Last week, I was heading into Walgreens to pick up a birthday card for my daughter. Passing the bus benches in front of the store, there was Melissa. If you’ll remember in the story, she makes her living on the street. Melissa is a prostitute.
All those weeks of pretending like she didn’t know me came to an end. Why, I don’t know. It doesn’t matter. I joined her on the bus bench.
I could tell she wasn’t herself. Melissa was talking a mile a minute jumping from one subject to another. I could tell she had a problem.
“I ain’t got no food, but I had enough money to get a pack of cigarettes,” she told me at one point. I was beginning to think Melissa was on something. It didn’t take long for her to confirm it.
Out of the blue, she said, “I’m addicted to crack cocaine. That’s my vice, gotta have it.”
She lit a cigarette and when she wasn’t jumping around to other topics, she told me more about it. She said she had to make $200 a day to support her habit. I think for Melissa, that’s a lot of men to be with in one day.
After spending a few minutes with her, Melissa jumped up to talk to another girl coming down the sidewalk.
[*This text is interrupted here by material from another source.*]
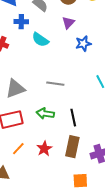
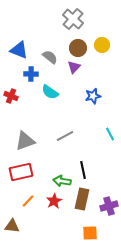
purple triangle: (68, 23) -> (74, 67), moved
gray line: (55, 84) -> (65, 136), turned -36
green arrow: (45, 114) -> (62, 181), moved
I suspect this girl is also a prostitute.
There’s not much I can do for Melissa except try and be her friend. She never asks a thing from me and I’m glad we’re talking again. The one thing I can do is listen.
I went into Walgreens to get that birthday card for my daughter. When looking through the cards, I thought of my daughter, then thought of Melissa.
Melissa’s mother lives with a black man, so that can’t be her father. I wonder where her father is and if he knows where his daughter is. Why has this happened to the both of them?
I know where my daughter is. While picking out that birthday card for her, I counted by blessings.